Problem to work on:
Return verbatim all lines from the first one in the records to the line with "100% оплате заказа", both ends kept.

[Records from a dataset]
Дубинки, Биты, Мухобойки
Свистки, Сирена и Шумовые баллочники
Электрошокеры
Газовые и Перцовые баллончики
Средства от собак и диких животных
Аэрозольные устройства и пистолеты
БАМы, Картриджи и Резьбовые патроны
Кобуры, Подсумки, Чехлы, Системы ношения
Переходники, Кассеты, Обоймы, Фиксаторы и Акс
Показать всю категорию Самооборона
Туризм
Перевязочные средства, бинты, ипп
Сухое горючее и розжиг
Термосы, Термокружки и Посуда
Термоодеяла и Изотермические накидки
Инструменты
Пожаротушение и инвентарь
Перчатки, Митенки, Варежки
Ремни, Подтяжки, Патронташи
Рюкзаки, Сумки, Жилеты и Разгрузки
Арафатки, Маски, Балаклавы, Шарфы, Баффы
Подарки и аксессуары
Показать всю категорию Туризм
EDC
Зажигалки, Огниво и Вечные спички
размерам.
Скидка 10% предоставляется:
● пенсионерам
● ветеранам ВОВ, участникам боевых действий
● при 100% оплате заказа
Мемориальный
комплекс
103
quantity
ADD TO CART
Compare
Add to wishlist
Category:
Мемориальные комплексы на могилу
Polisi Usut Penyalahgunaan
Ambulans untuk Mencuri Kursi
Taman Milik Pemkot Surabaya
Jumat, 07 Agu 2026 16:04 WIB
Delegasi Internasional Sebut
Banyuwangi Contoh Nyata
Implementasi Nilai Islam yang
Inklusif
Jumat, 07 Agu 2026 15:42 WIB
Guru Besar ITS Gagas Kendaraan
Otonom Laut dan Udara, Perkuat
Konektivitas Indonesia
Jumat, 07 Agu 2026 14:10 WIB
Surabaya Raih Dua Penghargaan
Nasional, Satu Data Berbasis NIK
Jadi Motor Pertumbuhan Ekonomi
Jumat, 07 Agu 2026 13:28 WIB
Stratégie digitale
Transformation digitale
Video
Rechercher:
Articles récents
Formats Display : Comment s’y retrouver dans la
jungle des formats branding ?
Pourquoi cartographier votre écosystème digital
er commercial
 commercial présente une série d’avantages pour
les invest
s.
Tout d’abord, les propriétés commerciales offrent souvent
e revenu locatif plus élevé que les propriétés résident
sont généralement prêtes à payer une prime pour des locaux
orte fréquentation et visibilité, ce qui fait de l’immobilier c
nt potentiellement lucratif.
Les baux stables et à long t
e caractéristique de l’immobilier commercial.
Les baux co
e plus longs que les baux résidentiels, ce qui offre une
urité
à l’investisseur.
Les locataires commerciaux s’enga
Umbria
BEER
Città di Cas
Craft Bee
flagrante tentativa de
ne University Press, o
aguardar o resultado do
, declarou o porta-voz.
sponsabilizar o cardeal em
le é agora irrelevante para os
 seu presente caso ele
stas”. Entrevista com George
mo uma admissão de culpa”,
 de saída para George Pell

Response to this task:
Дубинки, Биты, Мухобойки
Свистки, Сирена и Шумовые баллочники
Электрошокеры
Газовые и Перцовые баллончики
Средства от собак и диких животных
Аэрозольные устройства и пистолеты
БАМы, Картриджи и Резьбовые патроны
Кобуры, Подсумки, Чехлы, Системы ношения
Переходники, Кассеты, Обоймы, Фиксаторы и Акс
Показать всю категорию Самооборона
Туризм
Перевязочные средства, бинты, ипп
Сухое горючее и розжиг
Термосы, Термокружки и Посуда
Термоодеяла и Изотермические накидки
Инструменты
Пожаротушение и инвентарь
Перчатки, Митенки, Варежки
Ремни, Подтяжки, Патронташи
Рюкзаки, Сумки, Жилеты и Разгрузки
Арафатки, Маски, Балаклавы, Шарфы, Баффы
Подарки и аксессуары
Показать всю категорию Туризм
EDC
Зажигалки, Огниво и Вечные спички
размерам.
Скидка 10% предоставляется:
● пенсионерам
● ветеранам ВОВ, участникам боевых действий
● при 100% оплате заказа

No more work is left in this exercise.